Print, exactly as given, each line of the data from the line containing "Mask portal vein" up to and including its last line.

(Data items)
╭──

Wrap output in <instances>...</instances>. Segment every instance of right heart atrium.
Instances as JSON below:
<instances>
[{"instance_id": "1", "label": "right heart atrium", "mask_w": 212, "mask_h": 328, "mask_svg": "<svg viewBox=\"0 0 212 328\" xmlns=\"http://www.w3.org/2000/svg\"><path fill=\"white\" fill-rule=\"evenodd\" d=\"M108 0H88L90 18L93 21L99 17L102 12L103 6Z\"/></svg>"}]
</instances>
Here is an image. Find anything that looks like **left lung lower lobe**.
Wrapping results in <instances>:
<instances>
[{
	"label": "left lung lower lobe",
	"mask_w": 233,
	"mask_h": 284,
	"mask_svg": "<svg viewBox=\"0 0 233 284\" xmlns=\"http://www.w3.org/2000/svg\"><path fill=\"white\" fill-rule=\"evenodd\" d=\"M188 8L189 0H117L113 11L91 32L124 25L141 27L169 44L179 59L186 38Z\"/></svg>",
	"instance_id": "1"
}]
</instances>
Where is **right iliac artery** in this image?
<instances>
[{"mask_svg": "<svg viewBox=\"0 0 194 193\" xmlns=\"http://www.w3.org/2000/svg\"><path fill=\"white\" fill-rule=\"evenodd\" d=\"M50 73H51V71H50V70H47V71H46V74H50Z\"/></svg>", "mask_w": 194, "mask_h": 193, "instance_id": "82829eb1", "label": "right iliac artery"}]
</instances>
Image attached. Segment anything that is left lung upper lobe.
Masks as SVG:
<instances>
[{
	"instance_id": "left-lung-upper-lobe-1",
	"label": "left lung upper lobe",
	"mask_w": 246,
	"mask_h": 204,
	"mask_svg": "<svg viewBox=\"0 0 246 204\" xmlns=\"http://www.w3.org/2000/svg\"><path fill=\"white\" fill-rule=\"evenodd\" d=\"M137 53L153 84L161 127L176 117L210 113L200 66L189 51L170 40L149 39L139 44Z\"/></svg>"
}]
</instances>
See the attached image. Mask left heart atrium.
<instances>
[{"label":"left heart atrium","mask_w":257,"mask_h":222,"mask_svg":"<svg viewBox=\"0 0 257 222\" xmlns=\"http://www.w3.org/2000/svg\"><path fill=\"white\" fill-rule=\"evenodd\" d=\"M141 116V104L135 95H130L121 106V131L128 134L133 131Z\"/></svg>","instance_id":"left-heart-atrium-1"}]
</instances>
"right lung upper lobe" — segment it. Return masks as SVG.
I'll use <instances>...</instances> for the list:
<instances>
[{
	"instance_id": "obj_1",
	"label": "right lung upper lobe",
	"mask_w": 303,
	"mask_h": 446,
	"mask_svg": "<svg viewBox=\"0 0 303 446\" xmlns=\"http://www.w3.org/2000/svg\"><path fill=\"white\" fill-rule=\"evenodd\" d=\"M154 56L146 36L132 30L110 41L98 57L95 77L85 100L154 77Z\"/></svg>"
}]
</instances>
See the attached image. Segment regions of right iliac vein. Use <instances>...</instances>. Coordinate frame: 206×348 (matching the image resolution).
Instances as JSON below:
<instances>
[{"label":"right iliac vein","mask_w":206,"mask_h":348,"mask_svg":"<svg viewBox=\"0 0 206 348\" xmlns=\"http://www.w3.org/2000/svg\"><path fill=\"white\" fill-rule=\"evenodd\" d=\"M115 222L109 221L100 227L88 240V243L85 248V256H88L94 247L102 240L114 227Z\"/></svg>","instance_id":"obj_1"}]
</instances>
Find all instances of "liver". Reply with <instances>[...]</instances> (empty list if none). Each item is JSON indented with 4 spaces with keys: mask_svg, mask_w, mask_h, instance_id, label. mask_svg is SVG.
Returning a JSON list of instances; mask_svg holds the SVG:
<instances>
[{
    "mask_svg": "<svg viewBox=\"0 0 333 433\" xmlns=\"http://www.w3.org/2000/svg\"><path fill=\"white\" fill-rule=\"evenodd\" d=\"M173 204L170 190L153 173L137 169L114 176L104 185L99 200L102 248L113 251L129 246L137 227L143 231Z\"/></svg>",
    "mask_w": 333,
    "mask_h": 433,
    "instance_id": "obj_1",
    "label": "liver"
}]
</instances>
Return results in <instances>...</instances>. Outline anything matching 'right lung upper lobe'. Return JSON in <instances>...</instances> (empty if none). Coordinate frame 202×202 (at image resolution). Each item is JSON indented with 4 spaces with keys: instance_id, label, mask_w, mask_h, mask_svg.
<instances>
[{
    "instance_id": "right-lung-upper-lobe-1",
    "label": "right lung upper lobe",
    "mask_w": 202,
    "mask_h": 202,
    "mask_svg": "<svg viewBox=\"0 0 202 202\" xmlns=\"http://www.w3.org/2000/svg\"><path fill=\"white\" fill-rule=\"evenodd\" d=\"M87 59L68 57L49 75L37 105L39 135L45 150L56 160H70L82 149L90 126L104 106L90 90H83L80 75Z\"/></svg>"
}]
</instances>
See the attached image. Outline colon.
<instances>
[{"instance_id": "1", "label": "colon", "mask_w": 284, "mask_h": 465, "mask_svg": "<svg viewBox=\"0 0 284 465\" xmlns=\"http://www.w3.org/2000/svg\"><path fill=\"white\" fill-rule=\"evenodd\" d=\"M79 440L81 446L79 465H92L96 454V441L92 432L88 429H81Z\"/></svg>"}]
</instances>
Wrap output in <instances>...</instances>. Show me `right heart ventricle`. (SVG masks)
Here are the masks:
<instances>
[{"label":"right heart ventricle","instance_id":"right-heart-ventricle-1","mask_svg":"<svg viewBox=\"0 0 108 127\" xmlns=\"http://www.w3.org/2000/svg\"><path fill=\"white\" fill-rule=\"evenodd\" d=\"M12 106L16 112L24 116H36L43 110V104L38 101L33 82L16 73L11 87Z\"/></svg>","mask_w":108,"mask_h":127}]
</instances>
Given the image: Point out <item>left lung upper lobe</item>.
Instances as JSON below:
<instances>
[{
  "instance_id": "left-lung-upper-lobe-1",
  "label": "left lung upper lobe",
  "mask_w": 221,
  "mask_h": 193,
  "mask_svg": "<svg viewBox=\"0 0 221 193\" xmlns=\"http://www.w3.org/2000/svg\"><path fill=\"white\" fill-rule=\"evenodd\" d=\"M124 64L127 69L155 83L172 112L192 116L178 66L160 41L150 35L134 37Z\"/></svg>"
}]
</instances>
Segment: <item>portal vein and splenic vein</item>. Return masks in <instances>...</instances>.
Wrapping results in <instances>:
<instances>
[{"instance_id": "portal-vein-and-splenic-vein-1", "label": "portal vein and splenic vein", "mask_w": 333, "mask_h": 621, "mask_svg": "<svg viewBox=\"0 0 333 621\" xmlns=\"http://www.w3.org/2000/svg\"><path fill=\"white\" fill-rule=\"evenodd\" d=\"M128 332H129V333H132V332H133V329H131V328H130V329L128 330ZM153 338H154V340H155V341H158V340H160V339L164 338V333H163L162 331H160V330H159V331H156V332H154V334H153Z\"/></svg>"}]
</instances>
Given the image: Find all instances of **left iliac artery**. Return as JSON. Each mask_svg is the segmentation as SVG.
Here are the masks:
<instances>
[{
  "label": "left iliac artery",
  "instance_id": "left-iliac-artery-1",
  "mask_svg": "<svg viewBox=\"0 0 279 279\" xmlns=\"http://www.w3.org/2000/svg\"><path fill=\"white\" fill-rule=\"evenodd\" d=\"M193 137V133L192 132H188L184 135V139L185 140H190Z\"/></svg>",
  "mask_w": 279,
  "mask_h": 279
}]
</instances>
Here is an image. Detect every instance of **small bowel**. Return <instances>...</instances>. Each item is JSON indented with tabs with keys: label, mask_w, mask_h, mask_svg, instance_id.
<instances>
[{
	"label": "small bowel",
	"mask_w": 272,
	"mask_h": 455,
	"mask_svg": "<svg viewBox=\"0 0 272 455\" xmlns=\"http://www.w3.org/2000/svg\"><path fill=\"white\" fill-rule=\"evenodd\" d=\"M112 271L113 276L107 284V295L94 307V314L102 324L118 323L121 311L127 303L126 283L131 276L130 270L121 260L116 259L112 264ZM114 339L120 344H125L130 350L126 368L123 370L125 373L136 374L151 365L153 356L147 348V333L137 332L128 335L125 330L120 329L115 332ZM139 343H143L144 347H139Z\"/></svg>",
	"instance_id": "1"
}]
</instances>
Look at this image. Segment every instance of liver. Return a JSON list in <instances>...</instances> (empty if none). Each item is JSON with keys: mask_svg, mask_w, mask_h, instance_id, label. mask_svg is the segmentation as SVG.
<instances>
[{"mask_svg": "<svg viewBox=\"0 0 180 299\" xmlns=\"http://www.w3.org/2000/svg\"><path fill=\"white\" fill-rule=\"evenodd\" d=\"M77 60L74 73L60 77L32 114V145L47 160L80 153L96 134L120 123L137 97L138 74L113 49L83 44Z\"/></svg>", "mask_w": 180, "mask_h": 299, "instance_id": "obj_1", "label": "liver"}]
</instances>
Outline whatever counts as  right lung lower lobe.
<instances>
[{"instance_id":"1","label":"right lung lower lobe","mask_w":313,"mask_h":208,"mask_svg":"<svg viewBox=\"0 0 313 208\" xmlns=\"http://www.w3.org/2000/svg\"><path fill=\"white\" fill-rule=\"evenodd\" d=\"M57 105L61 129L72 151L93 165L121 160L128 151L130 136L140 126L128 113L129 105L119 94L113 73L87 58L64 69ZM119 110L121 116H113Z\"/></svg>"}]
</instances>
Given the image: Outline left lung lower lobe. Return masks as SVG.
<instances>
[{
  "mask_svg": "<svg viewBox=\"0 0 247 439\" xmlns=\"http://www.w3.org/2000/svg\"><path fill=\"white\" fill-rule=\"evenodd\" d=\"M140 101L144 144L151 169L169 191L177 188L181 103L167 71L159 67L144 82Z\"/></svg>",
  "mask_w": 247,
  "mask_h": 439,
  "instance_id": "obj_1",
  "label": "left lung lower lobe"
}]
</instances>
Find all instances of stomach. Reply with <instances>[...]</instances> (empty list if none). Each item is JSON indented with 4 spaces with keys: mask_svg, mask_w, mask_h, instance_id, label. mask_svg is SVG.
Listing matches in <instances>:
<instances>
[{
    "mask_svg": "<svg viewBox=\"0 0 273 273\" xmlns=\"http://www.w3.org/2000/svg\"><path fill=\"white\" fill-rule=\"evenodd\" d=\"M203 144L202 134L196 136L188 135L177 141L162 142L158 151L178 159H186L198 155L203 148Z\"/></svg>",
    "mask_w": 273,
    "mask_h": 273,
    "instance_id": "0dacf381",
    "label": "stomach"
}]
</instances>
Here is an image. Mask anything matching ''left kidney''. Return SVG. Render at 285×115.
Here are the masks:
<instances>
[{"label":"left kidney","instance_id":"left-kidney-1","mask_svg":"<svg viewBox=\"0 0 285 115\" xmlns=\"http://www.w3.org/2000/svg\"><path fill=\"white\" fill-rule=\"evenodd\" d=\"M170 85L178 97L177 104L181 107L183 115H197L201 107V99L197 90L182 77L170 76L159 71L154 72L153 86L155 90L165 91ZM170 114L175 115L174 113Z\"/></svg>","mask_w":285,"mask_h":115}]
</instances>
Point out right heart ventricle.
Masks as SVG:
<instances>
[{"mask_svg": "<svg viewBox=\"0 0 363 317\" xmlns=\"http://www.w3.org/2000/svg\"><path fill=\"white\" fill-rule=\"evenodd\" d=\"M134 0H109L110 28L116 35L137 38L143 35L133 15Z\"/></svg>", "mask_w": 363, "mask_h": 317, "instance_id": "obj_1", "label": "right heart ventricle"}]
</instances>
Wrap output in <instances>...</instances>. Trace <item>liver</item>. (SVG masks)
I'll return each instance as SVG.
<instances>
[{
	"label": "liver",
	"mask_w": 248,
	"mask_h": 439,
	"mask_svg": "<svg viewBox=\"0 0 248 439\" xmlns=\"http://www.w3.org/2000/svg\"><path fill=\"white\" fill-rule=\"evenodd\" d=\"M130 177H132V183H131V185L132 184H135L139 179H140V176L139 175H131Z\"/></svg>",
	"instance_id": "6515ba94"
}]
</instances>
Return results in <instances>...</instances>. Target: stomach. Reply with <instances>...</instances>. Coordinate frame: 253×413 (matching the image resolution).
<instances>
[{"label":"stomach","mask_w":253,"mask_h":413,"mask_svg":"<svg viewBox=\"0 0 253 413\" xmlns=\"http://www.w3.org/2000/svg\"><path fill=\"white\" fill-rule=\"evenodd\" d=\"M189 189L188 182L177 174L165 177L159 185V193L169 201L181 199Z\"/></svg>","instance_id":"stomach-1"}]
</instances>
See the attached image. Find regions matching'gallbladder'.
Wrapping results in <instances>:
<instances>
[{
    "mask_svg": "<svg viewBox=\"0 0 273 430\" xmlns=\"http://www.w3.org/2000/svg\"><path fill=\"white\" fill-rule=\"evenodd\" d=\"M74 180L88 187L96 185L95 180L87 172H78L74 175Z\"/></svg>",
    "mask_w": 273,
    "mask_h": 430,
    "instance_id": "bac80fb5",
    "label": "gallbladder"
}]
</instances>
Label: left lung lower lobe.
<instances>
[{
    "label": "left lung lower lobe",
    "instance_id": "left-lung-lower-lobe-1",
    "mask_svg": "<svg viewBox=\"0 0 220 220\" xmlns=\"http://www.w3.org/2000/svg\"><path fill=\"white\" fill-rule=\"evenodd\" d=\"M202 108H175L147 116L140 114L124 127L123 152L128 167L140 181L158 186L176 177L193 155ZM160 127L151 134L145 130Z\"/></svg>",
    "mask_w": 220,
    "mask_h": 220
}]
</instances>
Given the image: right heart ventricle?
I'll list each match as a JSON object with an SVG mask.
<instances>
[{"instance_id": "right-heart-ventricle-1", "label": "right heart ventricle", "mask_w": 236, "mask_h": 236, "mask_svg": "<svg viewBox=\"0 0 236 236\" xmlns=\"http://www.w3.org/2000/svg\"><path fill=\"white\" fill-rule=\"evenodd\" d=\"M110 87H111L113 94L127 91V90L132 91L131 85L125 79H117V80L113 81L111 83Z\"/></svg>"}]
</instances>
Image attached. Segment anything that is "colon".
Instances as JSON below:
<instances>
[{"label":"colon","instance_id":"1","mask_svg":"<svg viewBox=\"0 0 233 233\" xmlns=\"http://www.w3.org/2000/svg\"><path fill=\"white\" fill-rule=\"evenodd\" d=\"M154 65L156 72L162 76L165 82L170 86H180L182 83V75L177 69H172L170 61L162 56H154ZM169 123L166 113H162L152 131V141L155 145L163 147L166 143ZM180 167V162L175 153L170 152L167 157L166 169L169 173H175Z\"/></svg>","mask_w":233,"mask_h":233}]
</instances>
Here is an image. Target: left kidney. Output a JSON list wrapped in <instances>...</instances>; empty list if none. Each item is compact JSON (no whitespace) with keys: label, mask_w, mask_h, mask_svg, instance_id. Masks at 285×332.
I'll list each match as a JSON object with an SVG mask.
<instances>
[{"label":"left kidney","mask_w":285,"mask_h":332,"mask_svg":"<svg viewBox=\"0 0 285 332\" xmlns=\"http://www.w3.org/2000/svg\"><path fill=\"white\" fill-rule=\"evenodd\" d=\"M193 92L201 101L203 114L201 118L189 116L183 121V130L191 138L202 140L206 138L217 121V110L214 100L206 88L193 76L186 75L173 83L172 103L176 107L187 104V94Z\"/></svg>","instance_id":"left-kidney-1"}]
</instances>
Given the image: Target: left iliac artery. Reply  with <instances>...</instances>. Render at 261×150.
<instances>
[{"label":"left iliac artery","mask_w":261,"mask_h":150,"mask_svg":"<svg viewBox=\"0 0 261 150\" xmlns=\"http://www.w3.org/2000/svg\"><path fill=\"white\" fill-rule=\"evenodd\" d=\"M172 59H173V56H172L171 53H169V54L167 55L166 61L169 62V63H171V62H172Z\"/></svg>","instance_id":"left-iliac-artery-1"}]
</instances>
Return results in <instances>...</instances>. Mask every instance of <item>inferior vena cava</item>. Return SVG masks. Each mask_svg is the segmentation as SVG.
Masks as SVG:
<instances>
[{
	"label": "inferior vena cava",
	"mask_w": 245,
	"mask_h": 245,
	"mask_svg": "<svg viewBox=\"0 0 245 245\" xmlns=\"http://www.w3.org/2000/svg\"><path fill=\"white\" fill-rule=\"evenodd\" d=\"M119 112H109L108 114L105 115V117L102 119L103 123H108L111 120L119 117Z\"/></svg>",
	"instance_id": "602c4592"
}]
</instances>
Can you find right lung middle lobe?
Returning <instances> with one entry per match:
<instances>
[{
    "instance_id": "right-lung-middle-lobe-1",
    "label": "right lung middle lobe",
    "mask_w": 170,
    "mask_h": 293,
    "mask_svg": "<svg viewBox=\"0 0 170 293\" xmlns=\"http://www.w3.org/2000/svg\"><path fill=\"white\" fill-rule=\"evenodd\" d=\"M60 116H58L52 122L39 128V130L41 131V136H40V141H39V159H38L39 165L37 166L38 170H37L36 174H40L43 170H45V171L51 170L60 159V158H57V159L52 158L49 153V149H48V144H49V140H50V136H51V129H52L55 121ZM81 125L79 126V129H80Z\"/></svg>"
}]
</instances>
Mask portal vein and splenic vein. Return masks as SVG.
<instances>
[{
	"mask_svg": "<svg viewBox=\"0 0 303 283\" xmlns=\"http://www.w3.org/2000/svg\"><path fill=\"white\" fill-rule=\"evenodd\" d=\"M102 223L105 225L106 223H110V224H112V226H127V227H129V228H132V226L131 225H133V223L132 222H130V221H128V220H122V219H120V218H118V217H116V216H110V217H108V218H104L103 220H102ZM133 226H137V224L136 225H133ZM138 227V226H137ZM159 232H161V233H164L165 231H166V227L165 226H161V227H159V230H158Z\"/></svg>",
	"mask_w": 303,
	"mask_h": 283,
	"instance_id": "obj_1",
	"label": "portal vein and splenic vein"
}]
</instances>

╰──

### TASK ANSWER
Mask portal vein and splenic vein. Return masks as SVG.
<instances>
[{
	"mask_svg": "<svg viewBox=\"0 0 303 283\" xmlns=\"http://www.w3.org/2000/svg\"><path fill=\"white\" fill-rule=\"evenodd\" d=\"M102 223L105 225L106 223H110V224H112V226H127V227H129V228H132V226L131 225H133V223L132 222H130V221H128V220H122V219H120V218H118V217H116V216H110V217H108V218H104L103 220H102ZM133 226H137V224L136 225H133ZM138 227V226H137ZM159 232H161V233H164L165 231H166V227L165 226H161V227H159V230H158Z\"/></svg>",
	"mask_w": 303,
	"mask_h": 283,
	"instance_id": "obj_1",
	"label": "portal vein and splenic vein"
}]
</instances>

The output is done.